What you are asked to do
When you retype the data, keep every word exactly and include none of the pictures.

Collected data
※

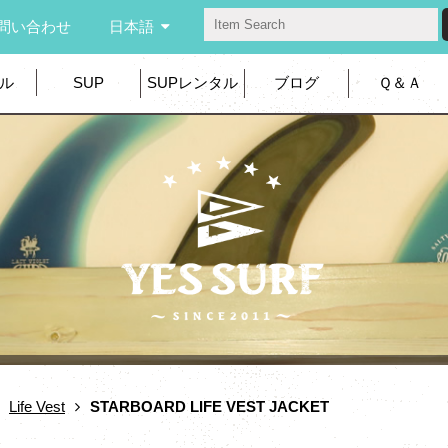
問い合わせ
日本語
ル
SUP
SUPレンタル
ブログ
Ｑ＆Ａ
Life Vest
STARBOARD LIFE VEST JACKET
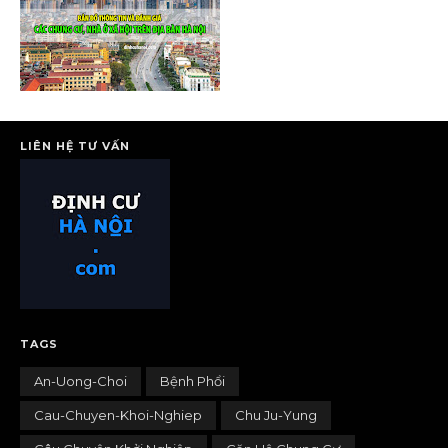
LIÊN HỆ TƯ VẤN
TAGS
An-Uong-Choi
Bệnh Phổi
Cau-Chuyen-Khoi-Nghiep
Chu Ju-Yung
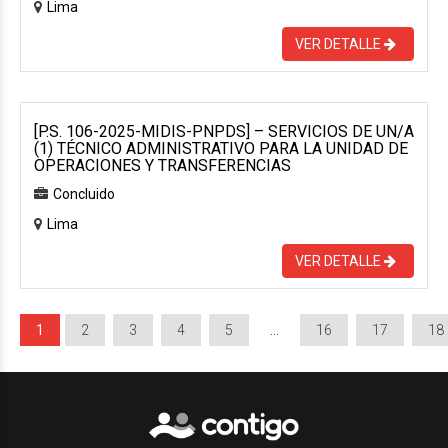
Lima
VER DETALLE
[P.S. 106-2025-MIDIS-PNPDS] – SERVICIOS DE UN/A
(1) TÉCNICO ADMINISTRATIVO PARA LA UNIDAD DE
OPERACIONES Y TRANSFERENCIAS
Concluido
Lima
VER DETALLE
1
2
3
4
5
…
16
17
18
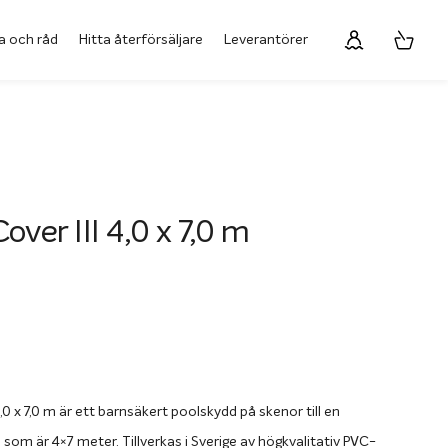
a och råd
Hitta återförsäljare
Leverantörer
over III 4,0 x 7,0 m
,0 x 7,0 m är ett barnsäkert poolskydd på skenor till en
 som är 4×7 meter. Tillverkas i Sverige av högkvalitativ PVC-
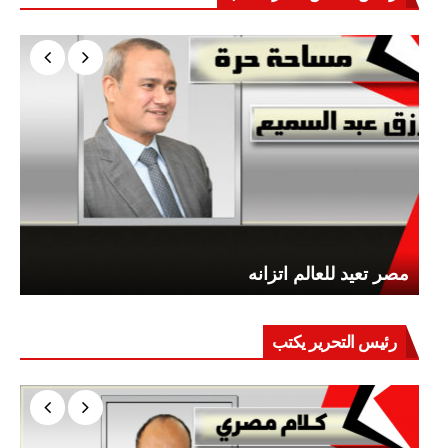
مصر تعيد للعالم اتزانه
رئيس التحرير يكتب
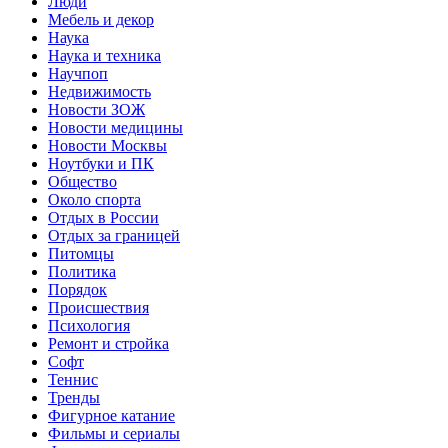
Люди
Мебель и декор
Наука
Наука и техника
Научпоп
Недвижимость
Новости ЗОЖ
Новости медицины
Новости Москвы
Ноутбуки и ПК
Общество
Около спорта
Отдых в России
Отдых за границей
Питомцы
Политика
Порядок
Происшествия
Психология
Ремонт и стройка
Софт
Теннис
Тренды
Фигурное катание
Фильмы и сериалы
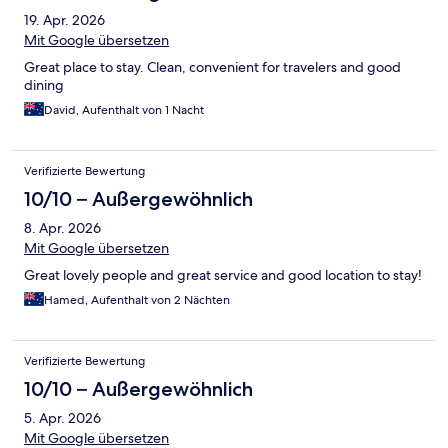
19. Apr. 2026
Mit Google übersetzen
Great place to stay. Clean, convenient for travelers and good
dining
David, Aufenthalt von 1 Nacht
Verifizierte Bewertung
10/10 – Außergewöhnlich
8. Apr. 2026
Mit Google übersetzen
Great lovely people and great service and good location to stay!
Hamed, Aufenthalt von 2 Nächten
Verifizierte Bewertung
10/10 – Außergewöhnlich
5. Apr. 2026
Mit Google übersetzen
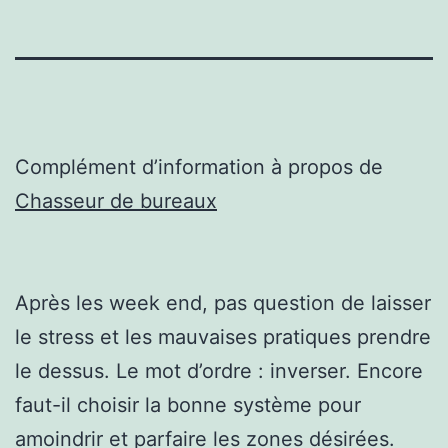
Complément d’information à propos de
Chasseur de bureaux
Après les week end, pas question de laisser
le stress et les mauvaises pratiques prendre
le dessus. Le mot d’ordre : inverser. Encore
faut-il choisir la bonne système pour
amoindrir et parfaire les zones désirées.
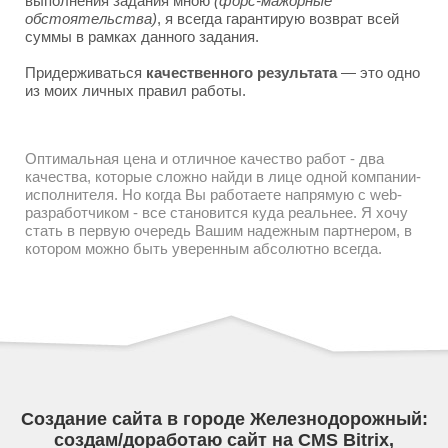
выполнения задания мною
(форс-мажорные
обстоятельства)
, я всегда гарантирую возврат всей
суммы в рамках данного задания.
Придерживаться
качественного результата
— это одно
из моих личных правил работы.
Оптимальная цена и отличное качество работ - два
качества, которые сложно найди в лице одной компании-
исполнителя. Но когда Вы работаете напрямую с web-
разработчиком - все становится куда реальнее. Я хочу
стать в первую очередь Вашим надежным партнером, в
котором можно быть уверенным абсолютно всегда.
Создание сайта в городе Железнодорожный:
создам/доработаю сайт на CMS Bitrix,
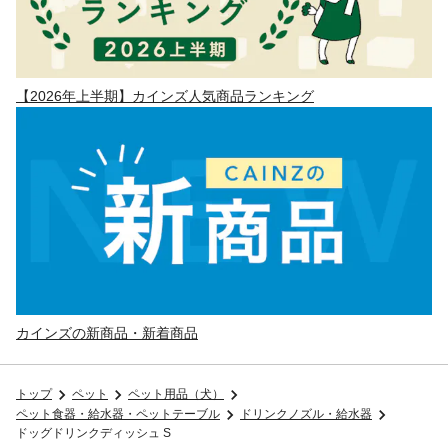
【2026年上半期】カインズ人気商品ランキング
カインズの新商品・新着商品
トップ
ペット
ペット用品（犬）
ペット食器・給水器・ペットテーブル
ドリンクノズル・給水器
ドッグドリンクディッシュ S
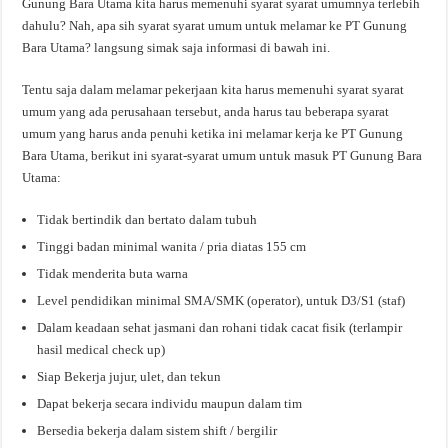
Gunung Bara Utama kita harus memenuhi syarat syarat umumnya terlebih
dahulu? Nah, apa sih syarat syarat umum untuk melamar ke PT Gunung
Bara Utama? langsung simak saja informasi di bawah ini.
Tentu saja dalam melamar pekerjaan kita harus memenuhi syarat syarat
umum yang ada perusahaan tersebut, anda harus tau beberapa syarat
umum yang harus anda penuhi ketika ini melamar kerja ke PT Gunung
Bara Utama, berikut ini syarat-syarat umum untuk masuk PT Gunung Bara
Utama:
Tidak bertindik dan bertato dalam tubuh
Tinggi badan minimal wanita / pria diatas 155 cm
Tidak menderita buta warna
Level pendidikan minimal SMA/SMK (operator), untuk D3/S1 (staf)
Dalam keadaan sehat jasmani dan rohani tidak cacat fisik (terlampir
hasil medical check up)
Siap Bekerja jujur, ulet, dan tekun
Dapat bekerja secara individu maupun dalam tim
Bersedia bekerja dalam sistem shift / bergilir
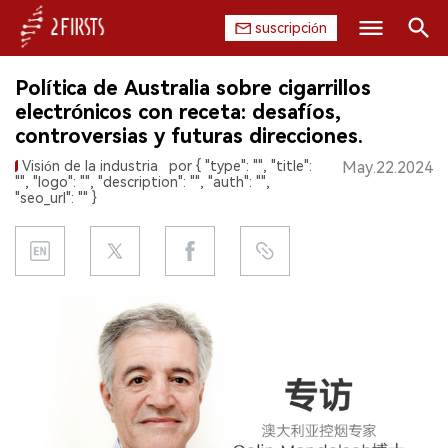
suscripción
Buscar
Política de Australia sobre cigarrillos
INICIO
electrónicos con receta: desafíos,
controversias y futuras direcciones.
EMPRESA
Visión de la industria
por { "type": "", "title":
May.22.2024
"", "logo": "", "description": "", "auth": "",
PRODUCTO
"seo_url": "" }
REGULACIÓN
CHINA
DATOS
EXPOSICIÓN
ENTREVISTA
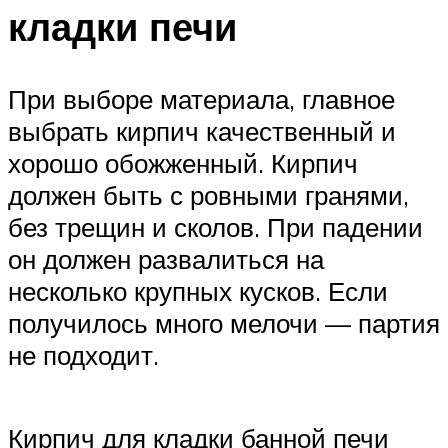
кладки печи
При выборе материала, главное
выбрать кирпич качественный и
хорошо обожженный. Кирпич
должен быть с ровными гранями,
без трещин и сколов. При падении
он должен развалиться на
несколько крупных кусков. Если
получилось много мелочи — партия
не подходит.
Кирпич для кладки банной печи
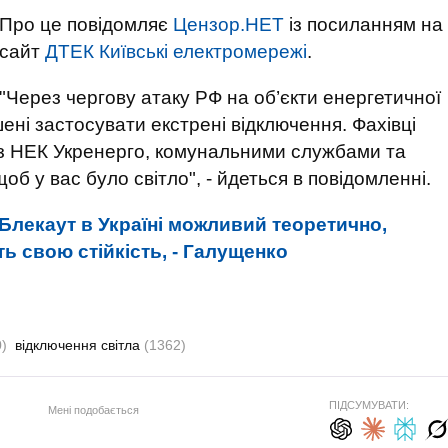
Про це повідомляє
Цензор.НЕТ
із посиланням на
сайт
ДТЕК Київські електромережі
.
"Через чергову атаку РФ на об’єкти енергетичної
ені застосувати екстрені відключення. Фахівці
 з НЕК Укренерго, комунальними службами та
б у вас було світло", - йдеться в повідомленні.
Блекаут в Україні можливий теоретично,
ь свою стійкість, - Галущенко
)
відключення світла
(1362)
ПІДСУМУВАТИ:
Мені подобається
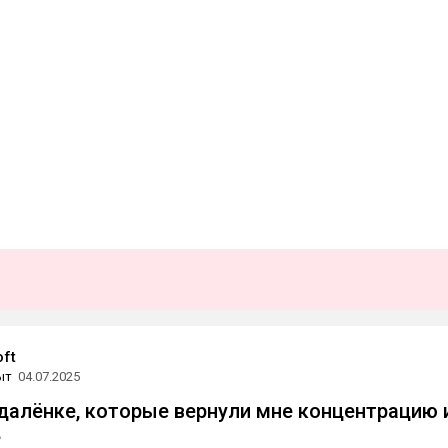
oft
ыт
04.07.2025
удалёнке, которые вернули мне концентрацию 
е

※

Output for this exercise
問い合わせ
日本語
ル
SUP
SUPレンタル
ブログ
Ｑ＆Ａ
Life Vest
STARBOARD LIFE VEST JACKET
LIÊN HỆ TƯ VẤN
TAGS
An-Uong-Choi
Bệnh Phổi
Cau-Chuyen-Khoi-Nghiep
Chu Ju-Yung
Lima
VER DETALLE
[P.S. 106-2025-MIDIS-PNPDS] – SERVICIOS DE UN/A
(1) TÉCNICO ADMINISTRATIVO PARA LA UNIDAD DE
OPERACIONES Y TRANSFERENCIAS
Concluido
Lima
VER DETALLE
1
2
3
4
5
…
16
17
18
a och råd
Hitta återförsäljare
Leverantörer
over III 4,0 x 7,0 m
,0 x 7,0 m är ett barnsäkert poolskydd på skenor till en
 som är 4×7 meter. Tillverkas i Sverige av högkvalitativ PVC-
مصر تعيد للعالم اتزانه
رئيس التحرير يكتب
Люди
Мебель и декор
Наука
Наука и техника
Научпоп
Недвижимость
Новости ЗОЖ
Новости медицины
Новости Москвы
Ноутбуки и ПК
Общество
Около спорта
Отдых в России
Отдых за границей
Питомцы
Политика
Порядок
Происшествия
Психология
Ремонт и стройка
Софт
Теннис
Тренды
Фигурное катание
Фильмы и сериалы
19. Apr. 2026
Mit Google übersetzen
Great place to stay. Clean, convenient for travelers and good
dining
David, Aufenthalt von 1 Nacht
Verifizierte Bewertung
10/10 – Außergewöhnlich
8. Apr. 2026
Mit Google übersetzen
Great lovely people and great service and good location to stay!
Hamed, Aufenthalt von 2 Nächten
Verifizierte Bewertung
10/10 – Außergewöhnlich
5. Apr. 2026
Mit Google übersetzen
Complément d’information à propos de
Chasseur de bureaux
Après les week end, pas question de laisser
le stress et les mauvaises pratiques prendre
le dessus. Le mot d’ordre : inverser. Encore
faut-il choisir la bonne système pour
amoindrir et parfaire les zones désirées.
выполнения задания мною
(форс-мажорные
обстоятельства)
, я всегда гарантирую возврат всей
суммы в рамках данного задания.
Придерживаться
качественного результата
— это одно
из моих личных правил работы.
Оптимальная цена и отличное качество работ - два
качества, которые сложно найди в лице одной компании-
исполнителя. Но когда Вы работаете напрямую с web-
разработчиком - все становится куда реальнее. Я хочу
стать в первую очередь Вашим надежным партнером, в
котором можно быть уверенным абсолютно всегда.
Создание сайта в городе Железнодорожный:
создам/доработаю сайт на CMS Bitrix,
【2026年上半期】カインズ人気商品ランキング
カインズの新商品・新着商品
トップ
ペット
ペット用品（犬）
ペット食器・給水器・ペットテーブル
ドリンクノズル・給水器
ドッグドリンクディッシュ S
Gunung Bara Utama kita harus memenuhi syarat syarat umumnya terlebih
dahulu? Nah, apa sih syarat syarat umum untuk melamar ke PT Gunung
Bara Utama? langsung simak saja informasi di bawah ini.
Tentu saja dalam melamar pekerjaan kita harus memenuhi syarat syarat
umum yang ada perusahaan tersebut, anda harus tau beberapa syarat
umum yang harus anda penuhi ketika ini melamar kerja ke PT Gunung
Bara Utama, berikut ini syarat-syarat umum untuk masuk PT Gunung Bara
Utama:
Tidak bertindik dan bertato dalam tubuh
Tinggi badan minimal wanita / pria diatas 155 cm
Tidak menderita buta warna
Level pendidikan minimal SMA/SMK (operator), untuk D3/S1 (staf)
Dalam keadaan sehat jasmani dan rohani tidak cacat fisik (terlampir
hasil medical check up)
Siap Bekerja jujur, ulet, dan tekun
Dapat bekerja secara individu maupun dalam tim
Bersedia bekerja dalam sistem shift / bergilir
suscripción
Buscar
Política de Australia sobre cigarrillos
INICIO
electrónicos con receta: desafíos,
controversias y futuras direcciones.
EMPRESA
Visión de la industria
por { "type": "", "title":
May.22.2024
"", "logo": "", "description": "", "auth": "",
PRODUCTO
"seo_url": "" }
REGULACIÓN
CHINA
DATOS
EXPOSICIÓN
ENTREVISTA
кладки печи
При выборе материала, главное
выбрать кирпич качественный и
хорошо обожженный. Кирпич
должен быть с ровными гранями,
без трещин и сколов. При падении
он должен развалиться на
несколько крупных кусков. Если
получилось много мелочи — партия
не подходит.
Кирпич для кладки банной печи
Про це повідомляє
Цензор.НЕТ
із посиланням на
сайт
ДТЕК Київські електромережі
.
"Через чергову атаку РФ на об’єкти енергетичної
ені застосувати екстрені відключення. Фахівці
 з НЕК Укренерго, комунальними службами та
б у вас було світло", - йдеться в повідомленні.
Блекаут в Україні можливий теоретично,
ь свою стійкість, - Галущенко
)
відключення світла
(1362)
ПІДСУМУВАТИ:
Мені подобається
oft
ыт
04.07.2025
удалёнке, которые вернули мне концентрацию 
е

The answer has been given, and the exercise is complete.